→ **Aim of the exercise**: Wherever a line of the records contains "vuoti", copy that line.

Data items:
# # # # # # #

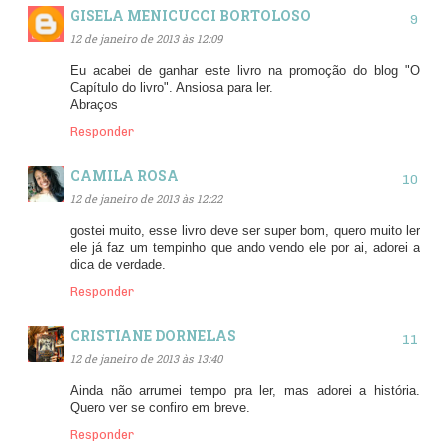
GISELA MENICUCCI BORTOLOSO
12 de janeiro de 2013 às 12:09
Eu acabei de ganhar este livro na promoção do blog "O
Capítulo do livro". Ansiosa para ler.
Abraços
Responder
CAMILA ROSA
12 de janeiro de 2013 às 12:22
gostei muito, esse livro deve ser super bom, quero muito ler
ele já faz um tempinho que ando vendo ele por ai, adorei a
dica de verdade.
Responder
CRISTIANE DORNELAS
12 de janeiro de 2013 às 13:40
Ainda não arrumei tempo pra ler, mas adorei a história.
Quero ver se confiro em breve.
Responder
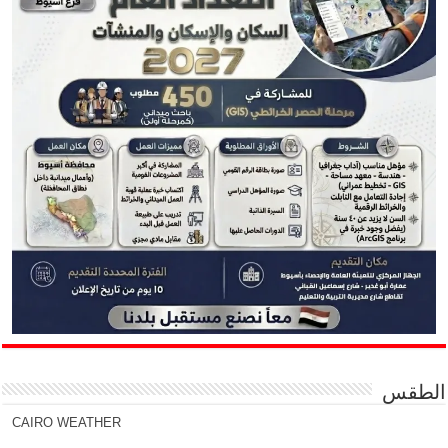
الطقس
CAIRO WEATHER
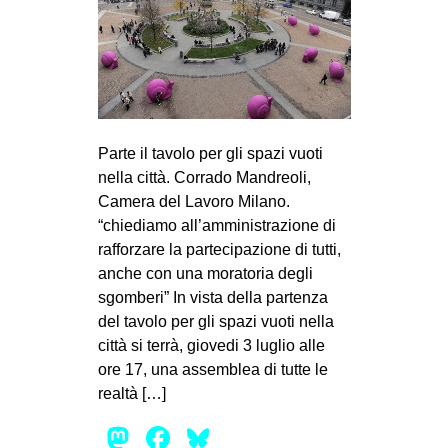
Parte il tavolo per gli spazi vuoti
nella città. Corrado Mandreoli,
Camera del Lavoro Milano.
“chiediamo all’amministrazione di
rafforzare la partecipazione di tutti,
anche con una moratoria degli
sgomberi” In vista della partenza
del tavolo per gli spazi vuoti nella
città si terrà, giovedi 3 luglio alle
ore 17, una assemblea di tutte le
realtà […]
Mastodon
Facebook
Bluesky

# # # # # # #

→ **Output of the exercise**:
Parte il tavolo per gli spazi vuoti
del tavolo per gli spazi vuoti nella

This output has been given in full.